1948’de Harvard Üniversitesi’nden iki profesör, isimlerinin akademik performansları ve hayattaki başarıları üzerinde herhangi bir etkisi olup olmadığını incelemek için, o yıl mezun olan 330 erkek öğrenciyi takip altına aldı. Araştırmaya göre, olağandışı adlara sahip erkeklerin, daha yaygın adlara sahip olanlardan daha fazla başarısız olma veya daha fazla psikolojik nevroz belirtileri gösterme olasılığı vardı. ‘Mike’ gibi sıradan bir ismi olanlar hayatta gayet iyi gidiyordu ama ‘Berrien’ gibi sıradışı veya alışılmadık bir ismi olanlar sorun yaşıyordu. Profesörlerin tahminine göre nadir bir isim, sahibi üzerinde olumsuz bir psikolojik etkiye sahipti.

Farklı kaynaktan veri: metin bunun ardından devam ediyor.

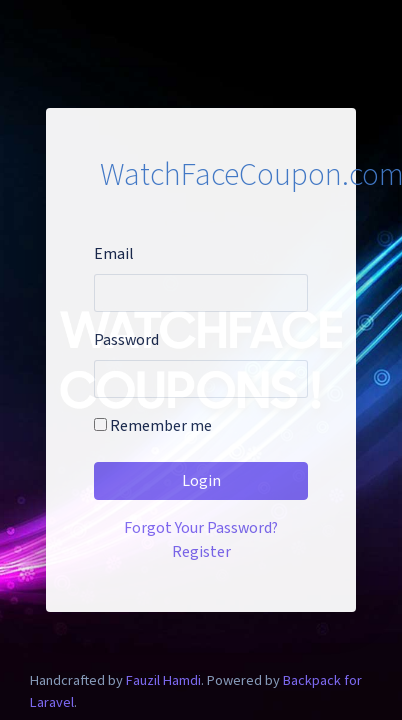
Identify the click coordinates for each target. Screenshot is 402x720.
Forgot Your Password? (201, 528)
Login (201, 481)
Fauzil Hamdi (163, 680)
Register (201, 552)
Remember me (153, 426)
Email (114, 254)
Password (126, 340)
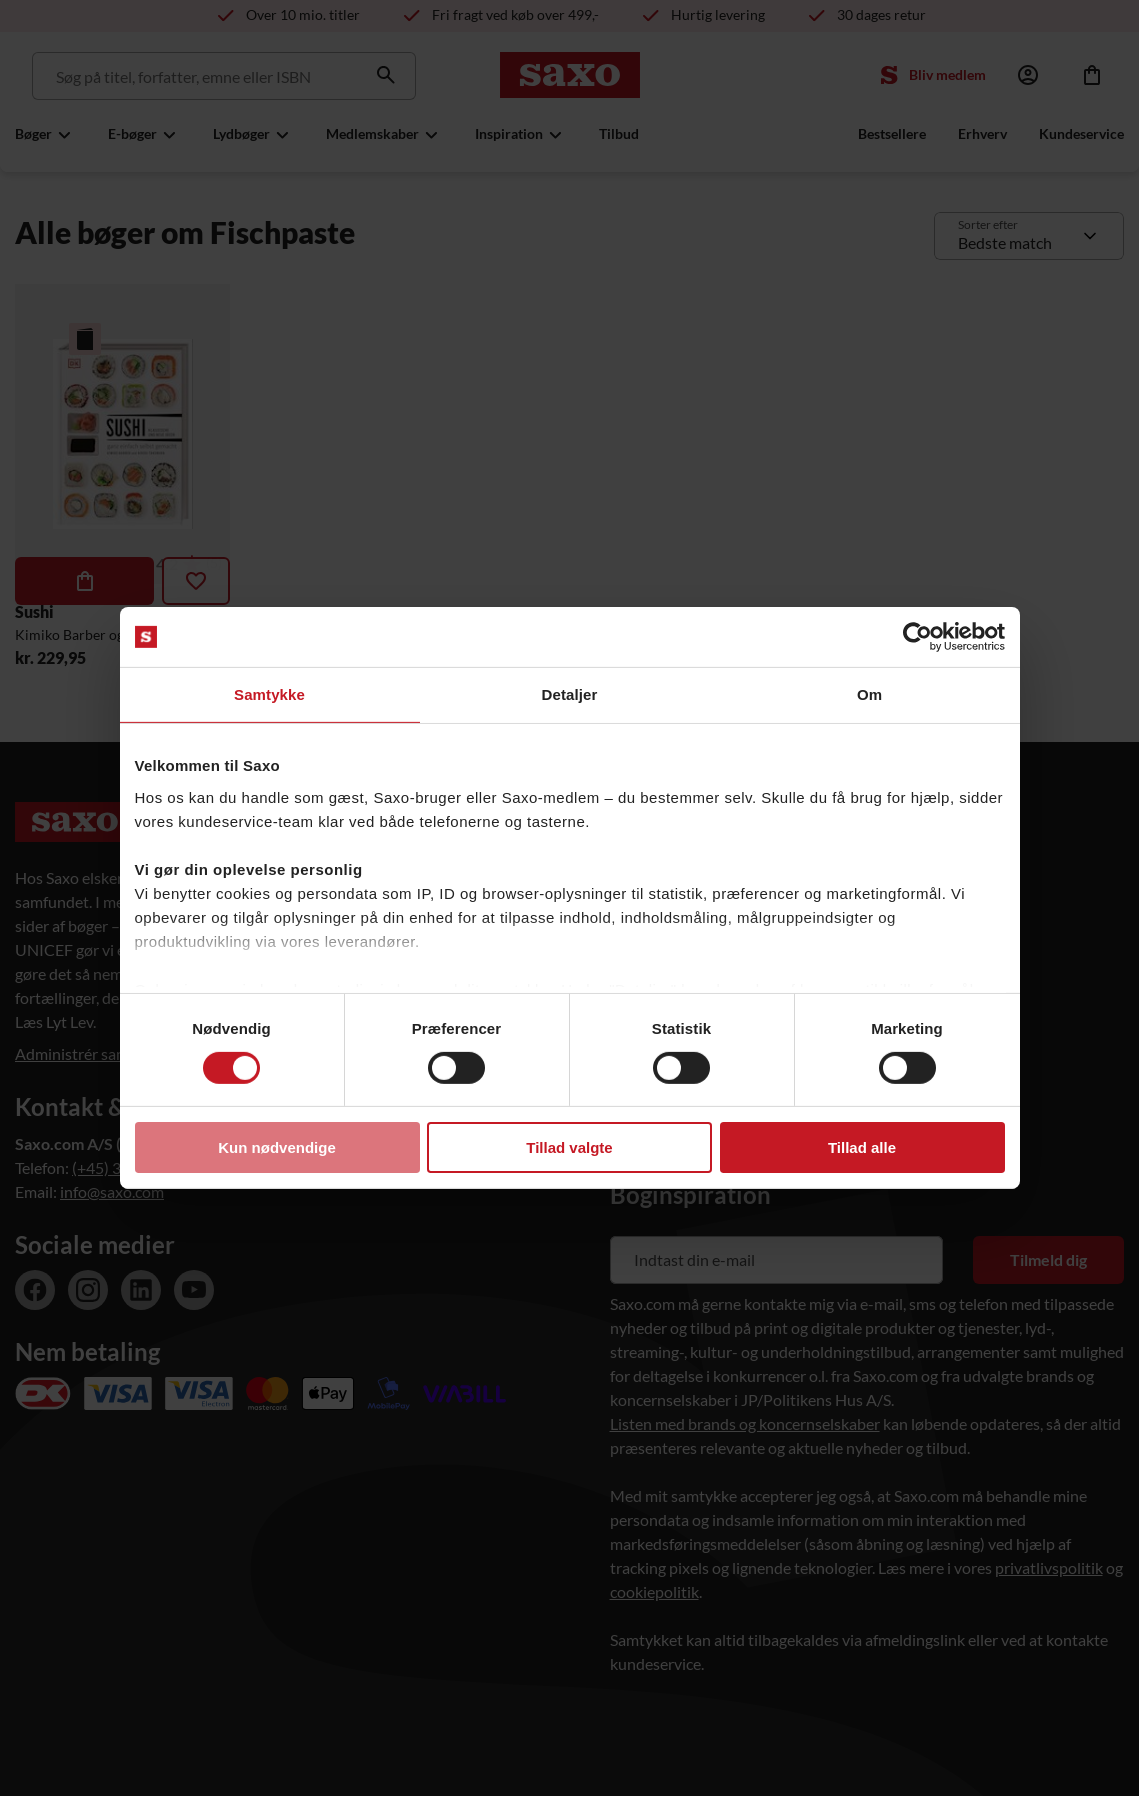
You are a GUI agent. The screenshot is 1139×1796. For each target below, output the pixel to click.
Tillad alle (862, 1147)
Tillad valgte (569, 1147)
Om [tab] (869, 694)
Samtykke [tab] (269, 694)
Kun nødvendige (277, 1147)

ADIMIZ NOTUMUZU ETKİLER Mİ?

O zamandan beri, araştırmacılar isimlerin etkilerini araştırmaya devam ettiler ve 1948 çalışmasından sonraki yıllarda, benzer bulgular geniş çapta tekrarlandı. New Yorker dergisindeki bir habere göre, yakın tarihli bazı araştırmalar ise, isimlerin meslek seçimini, nerede yaşadığımızı, kiminle evlendiğimizi, aldığımız notları, yatırım yaptığımız hisse senetlerini, bir okula kabul edilip edilmediğimizi veya işe alınıp alınmadığımızı ve bir grup içinde yaptığımız işini kalitesini etkileyebileceğini öne sürüyor. Hatta taşıdığımız adlarımız felaketzedelere para verip vermeyeceğimizi bile belirliyor. Mesela adının başharfi, büyük bir kasırganın adıyla aynı harfi paylaşan birisinin, felaketzedelere yardım etme olasılığı çok daha yüksek.

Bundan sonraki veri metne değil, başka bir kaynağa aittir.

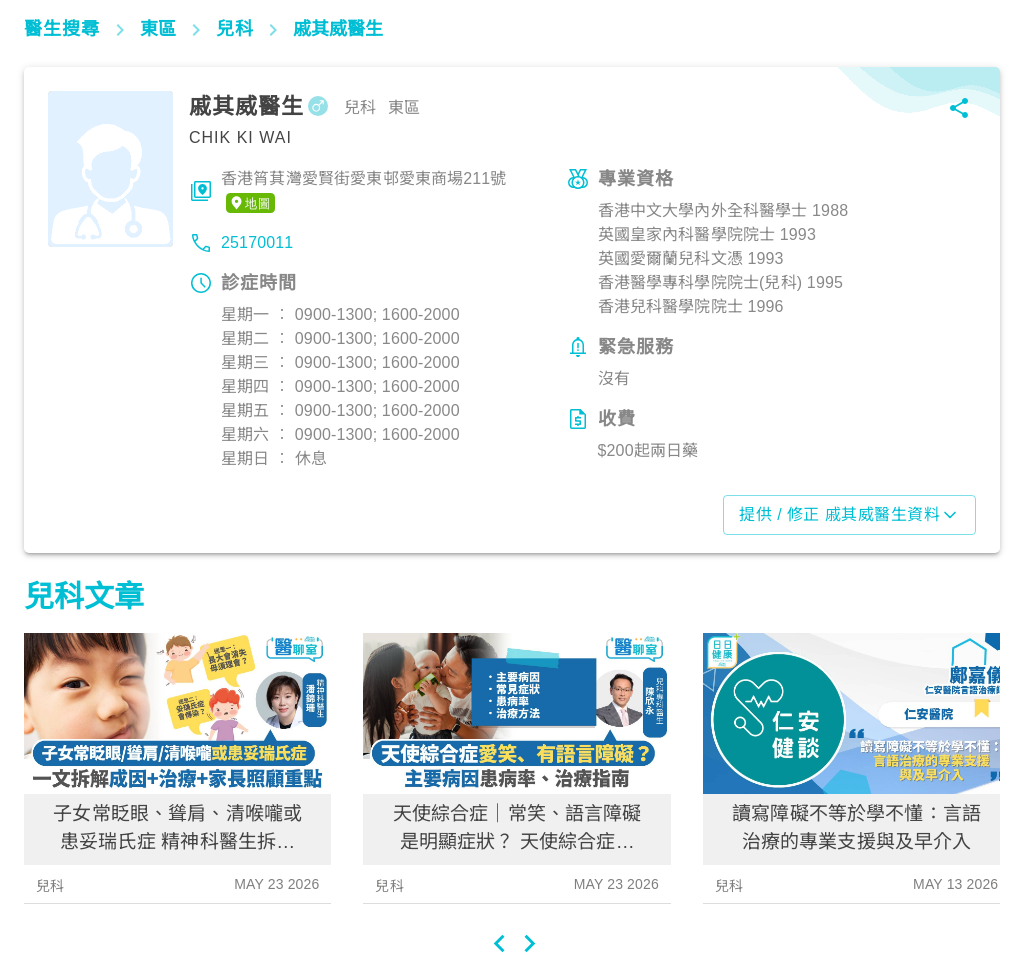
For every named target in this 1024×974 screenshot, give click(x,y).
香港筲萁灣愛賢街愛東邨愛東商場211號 (364, 192)
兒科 (50, 886)
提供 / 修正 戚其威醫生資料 (849, 515)
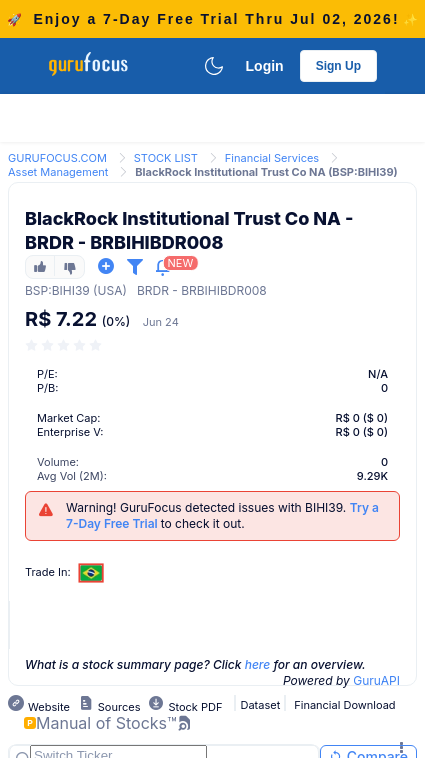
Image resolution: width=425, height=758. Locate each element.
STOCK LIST (166, 158)
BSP (36, 290)
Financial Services (272, 158)
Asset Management (58, 172)
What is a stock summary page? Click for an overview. (195, 664)
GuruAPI (376, 680)
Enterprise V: (70, 432)
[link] (57, 156)
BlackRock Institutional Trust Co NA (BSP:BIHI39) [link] (266, 172)
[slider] (65, 345)
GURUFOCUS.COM (57, 158)
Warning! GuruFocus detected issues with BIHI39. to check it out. (222, 515)
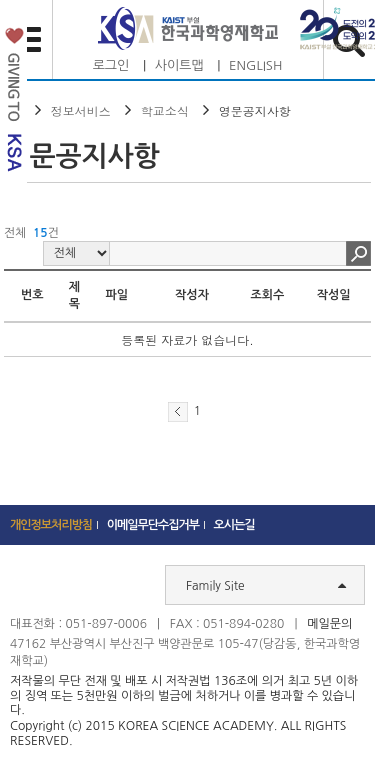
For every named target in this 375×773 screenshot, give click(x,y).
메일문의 (329, 624)
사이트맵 (179, 65)
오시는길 (234, 525)
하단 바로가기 (0, 0)
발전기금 (13, 103)
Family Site (266, 585)
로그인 (111, 65)
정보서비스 (81, 110)
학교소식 (165, 110)
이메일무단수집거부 (153, 525)
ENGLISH (255, 65)
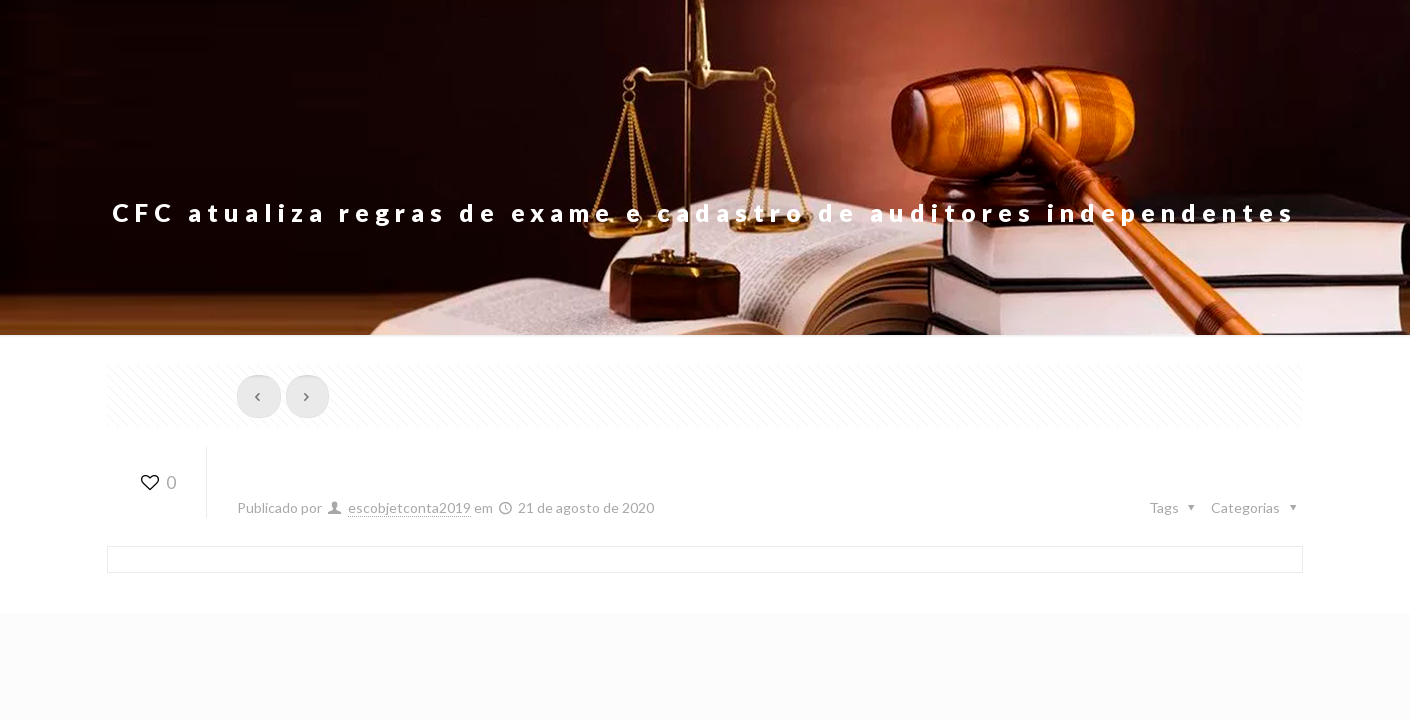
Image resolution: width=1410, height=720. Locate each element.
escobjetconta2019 (409, 507)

ADIMIZIN BAŞ HARFİNİ TAŞIYORSA…

Bilim insanları isimlerin davranış üzerindeki belirgin etkisinin çoğunu, ‘örtük bencillik etkisi’ olarak bilinen şeye atfediyor, yani insanlar genellikle kendilerine en çok benzeyen şeylere veya insanlara yakın hisseder. Kendi isimlerimize değer verdiğimiz ve onunla özdeşletiğimiz için ve ismimizin baş harfine de değer veririz. Bu nedenle adımızın baş harfiyle başlayan bir kasırgadan sonra yardım etme ihtimalimiz çok daha fazla olur. Bir anlamda aramızda ortak bir yanı olan şeyleri seçeriz, beğeniriz veye tercih ederiz. Araba üreticilerinin yaptıkları benzer araştırmalar da, hangi isimleri taşıyanların daha çok hangi markaları beğendiğini ortaya koyuyor.

İSTATİKSEL TESADÜF MÜ?

Uzun zamandan beri isimlerin hayata ve tercihlere etkisi olduğu kabul görse de, bazı bilim insanları da aksini iddia etmekte. Mesela Pennsylvania Üniversitesi’nden psikolog Uri Simonsohn, bugüne kadar ortaya konulan bulguların pek çoğunun zayıf metodolojiden kaynaklanan istatistiksel tesadüfler olduğunu öne sürüyor ve örtük bencillik etkisini gösterdiği iddia edilen birçok çalışmanın sonuçlarının doğru olmadığını iddia ediyor. Simonsohn, uzun yıllardan beri ortaya konulan sonuçları, sihirbazların yaptıkları numaralara benzetiyor. Nasıl ki, sihirbazlar gerçek olmadığını bildiğimiz şeyleri, gerçekmiş gibi bize inandırıyorsa, bilim insanları da bir takım metodolojik numaralarla istedikleri veya bulmak istedikleri sonuçlara ulaşıyorlar.

YÜZDELİKLERE BAKILMALI

Simonsohn, bu çalışmalardaki temel sorunun, bir isim gibi bir şeyin nüfusun genelindeki oranı gibi temel oranlar konusundaki bilinmezler doğru ölçülmediğini savunuyor. Mesela, adı ‘Dan’ olanların doktor olmayı daha fazla tercih ettiğini öne sürerken, acaba ‘Dan’ler başka mesleklerde de daha tercih ediliyor mu sorusu cevapsız bırakılıyor. Çünkü ‘Dan’ zaten çok sık kullanılan bir isim ve toplumda çok sayıda ‘Dan’ varsa, bu adı taşıayn çok sayıda doktor olması da normaldir.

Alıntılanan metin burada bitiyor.